NEW DELHI, Nov 19 – Sixteen districts of eight Northeastern States were among the recently identified 100 most climate vulnerable districts of the country.
Of the 16, Assam has as many as four districts (Cachar, Dibrugarh, Dhubri and Sonitpur), followed by Arunachal Pradesh with three (Tirap, West Kameng and East Siang). Manipur (Imphal East and Senapati district) two, Nagaland (Dimapur, Phek and Mokokchung) three while Mizoram (Lunglei), Sikkim (Ranipool) , Meghalaya (West Garo Hills) and Tripura (Khowai) have one each.

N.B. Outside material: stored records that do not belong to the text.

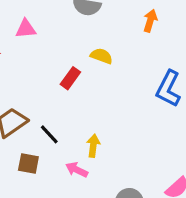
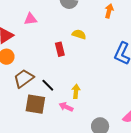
red rectangle: (70, 78) -> (60, 49), turned -48
brown square: (28, 163) -> (35, 104), size x1.5

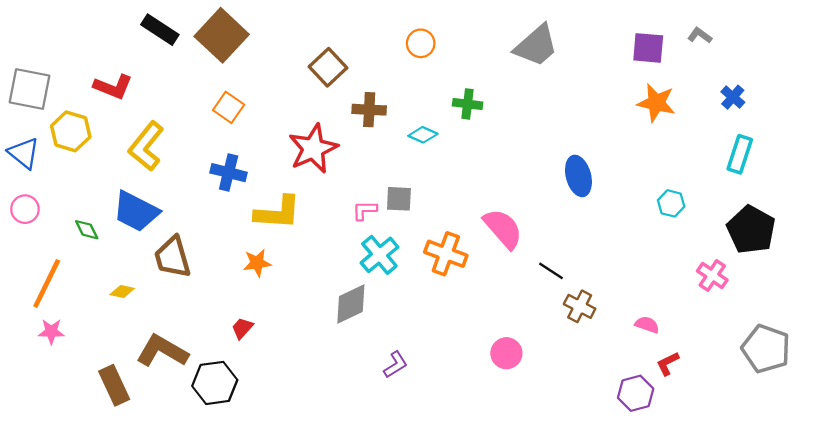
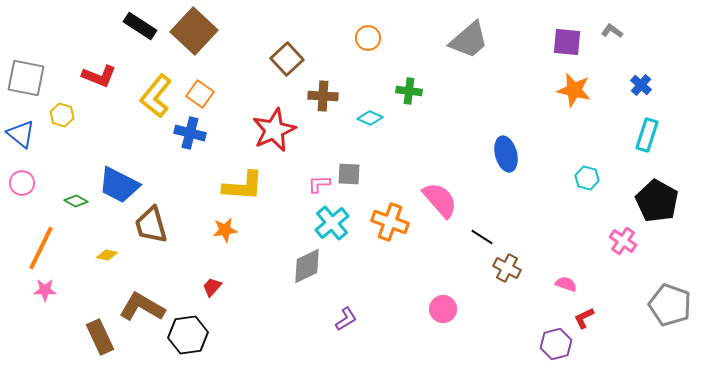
yellow hexagon: (71, 131) -> (62, 115), size x0.7
yellow L-shape: (146, 146) -> (156, 96), moved
blue cross: (229, 173) -> (190, 133), moved
green diamond: (87, 230) -> (76, 201), turned -35

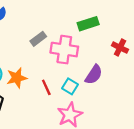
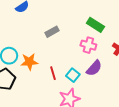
green rectangle: (88, 24) -> (95, 25), turned 42
pink cross: (64, 50) -> (88, 45), moved, size x0.7

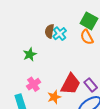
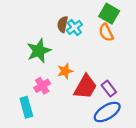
green star: (30, 54) -> (39, 51), size x1.5
orange star: (54, 97) -> (65, 71), moved

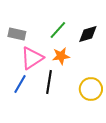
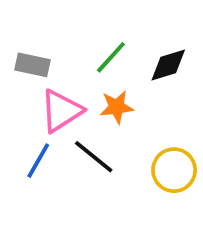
black line: (49, 82) -> (94, 157), turned -60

The scientists across the country have identified the 100 vulnerable districts out of the country’s about 600 districts based on their past records on extreme climatic conditions such as drought, cold or heat wave, heavy rainfall, flood, frost, salinity, water stress, soil erosion or acidity, said Dr B Venkateswarlu, Director of the Central Research Institute for Dry Land Agriculture (CRIDA), Hyderabad. The CRIDA Director was briefing journalists from India, Pakistan, Afghanishtan, Sri Lanka, Nepal, Bangladesh, Bhutan and Maldives during Centre for Science and Environment sponsored workshop on climate change which concluded here yesterday.
CRIDA has taken steps to enhance resilience of Indian agriculture to climate change and climate vulnerability through strategic research and technology demonstration besides organising capacity building programme of the farmers under the National Initiative on Climate Resilient Agriculture. A research on adaptation and mitigation covers crops, livestock, fisheries and natural resource management is also on. “So far we have launched strategic research on (Kharif) crops in the 62 districts”, Dr Venkateswarlu informed. “Similar activities for the Rabi crops will also be taken up in the remaining districts from next month.”
In short, one degree Celsius increase in temperature may reduce yields of major crops by 3-7 per cent. Greater loss expected in Rabi crops, he predicted.